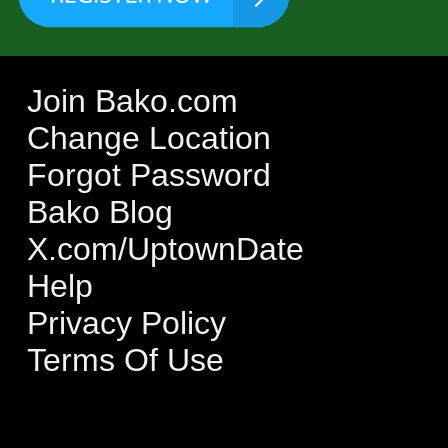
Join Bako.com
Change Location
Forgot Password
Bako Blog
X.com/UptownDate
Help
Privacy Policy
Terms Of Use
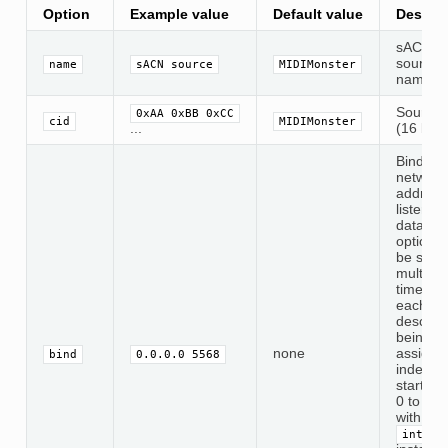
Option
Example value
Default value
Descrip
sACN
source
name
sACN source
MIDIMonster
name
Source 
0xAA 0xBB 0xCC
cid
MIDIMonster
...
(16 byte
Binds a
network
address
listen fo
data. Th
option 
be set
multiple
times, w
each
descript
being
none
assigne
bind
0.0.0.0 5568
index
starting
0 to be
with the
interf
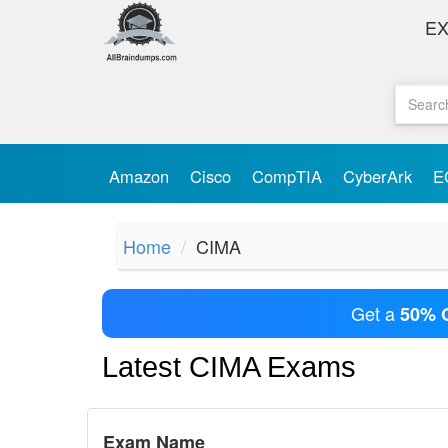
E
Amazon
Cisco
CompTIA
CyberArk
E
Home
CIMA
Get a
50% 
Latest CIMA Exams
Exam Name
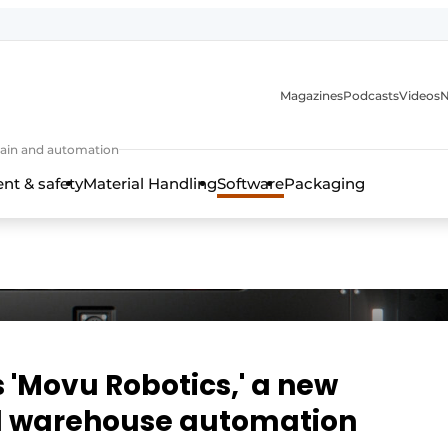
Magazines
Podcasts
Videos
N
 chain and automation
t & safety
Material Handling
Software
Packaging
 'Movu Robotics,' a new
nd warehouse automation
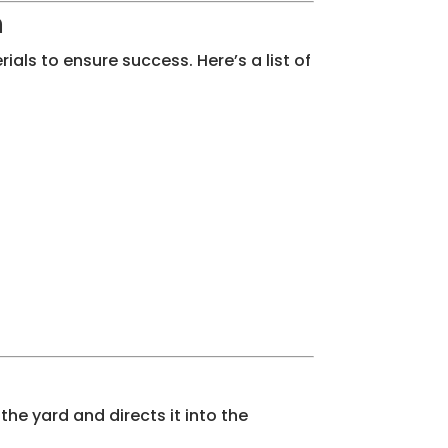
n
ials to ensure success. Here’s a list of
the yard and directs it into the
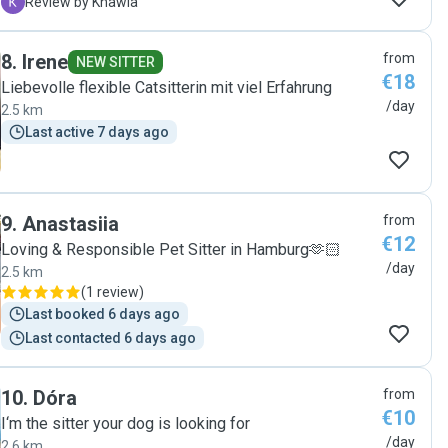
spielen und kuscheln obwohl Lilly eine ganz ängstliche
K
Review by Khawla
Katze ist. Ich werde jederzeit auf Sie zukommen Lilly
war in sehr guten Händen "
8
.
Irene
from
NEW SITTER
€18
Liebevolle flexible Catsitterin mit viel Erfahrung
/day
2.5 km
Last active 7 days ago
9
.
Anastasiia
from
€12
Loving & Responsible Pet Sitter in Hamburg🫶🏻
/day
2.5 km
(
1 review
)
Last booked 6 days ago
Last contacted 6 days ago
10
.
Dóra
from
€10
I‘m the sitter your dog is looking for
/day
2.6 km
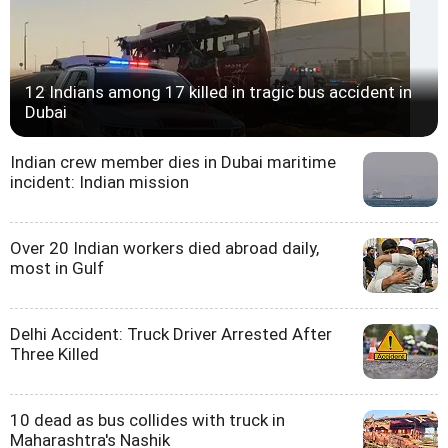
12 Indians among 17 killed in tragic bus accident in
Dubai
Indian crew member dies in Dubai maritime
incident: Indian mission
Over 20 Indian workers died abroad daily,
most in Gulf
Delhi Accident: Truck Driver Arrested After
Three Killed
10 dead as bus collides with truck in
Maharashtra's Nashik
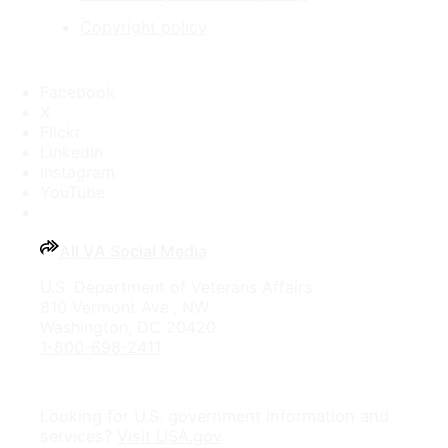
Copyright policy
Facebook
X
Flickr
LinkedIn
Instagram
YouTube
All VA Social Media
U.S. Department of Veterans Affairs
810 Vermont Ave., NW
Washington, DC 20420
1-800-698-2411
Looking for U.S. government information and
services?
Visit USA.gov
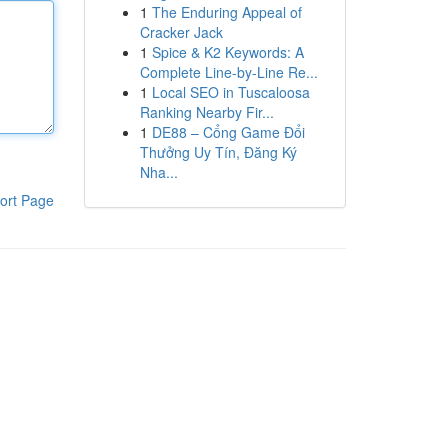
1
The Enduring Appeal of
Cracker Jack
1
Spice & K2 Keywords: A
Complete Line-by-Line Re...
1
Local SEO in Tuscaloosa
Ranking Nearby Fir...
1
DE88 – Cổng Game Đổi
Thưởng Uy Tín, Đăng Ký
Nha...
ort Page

***

What you have to do
Leave the images out. Set down all of the material above exactly.

Written response
Join Bako.com
Change Location
Forgot Password
Bako Blog
X.com/UptownDate
Help
Privacy Policy
Terms Of Use
Option
Example value
Default value
Descrip
sACN
source
name
sACN source
MIDIMonster
name
Source 
0xAA 0xBB 0xCC
cid
MIDIMonster
...
(16 byte
Binds a
network
address
listen fo
data. Th
option 
be set
multiple
times, w
each
descript
being
none
assigne
bind
0.0.0.0 5568
index
starting
0 to be
with the
interf
E
Amazon
Cisco
CompTIA
CyberArk
E
Home
CIMA
Get a
50% 
Latest CIMA Exams
Exam Name
Magazines
Podcasts
Videos
N
 chain and automation
t & safety
Material Handling
Software
Packaging
 'Movu Robotics,' a new
nd warehouse automation
n
ials to ensure success. Here’s a list of
the yard and directs it into the
spielen und kuscheln obwohl Lilly eine ganz ängstliche
K
Review by Khawla
Katze ist. Ich werde jederzeit auf Sie zukommen Lilly
war in sehr guten Händen "
8
.
Irene
from
NEW SITTER
€18
Liebevolle flexible Catsitterin mit viel Erfahrung
/day
2.5 km
Last active 7 days ago
9
.
Anastasiia
from
€12
Loving & Responsible Pet Sitter in Hamburg🫶🏻
/day
2.5 km
(
1 review
)
Last booked 6 days ago
Last contacted 6 days ago
10
.
Dóra
from
€10
I‘m the sitter your dog is looking for
/day
2.6 km
12 Indians among 17 killed in tragic bus accident in
Dubai
Indian crew member dies in Dubai maritime
incident: Indian mission
Over 20 Indian workers died abroad daily,
most in Gulf
Delhi Accident: Truck Driver Arrested After
Three Killed
10 dead as bus collides with truck in
Maharashtra's Nashik
Copyright policy
Facebook
X
Flickr
LinkedIn
Instagram
YouTube
All VA Social Media
U.S. Department of Veterans Affairs
810 Vermont Ave., NW
Washington, DC 20420
1-800-698-2411
Looking for U.S. government information and
services?
Visit USA.gov
1
The Enduring Appeal of
Cracker Jack
1
Spice & K2 Keywords: A
Complete Line-by-Line Re...
1
Local SEO in Tuscaloosa
Ranking Nearby Fir...
1
DE88 – Cổng Game Đổi
Thưởng Uy Tín, Đăng Ký
Nha...
ort Page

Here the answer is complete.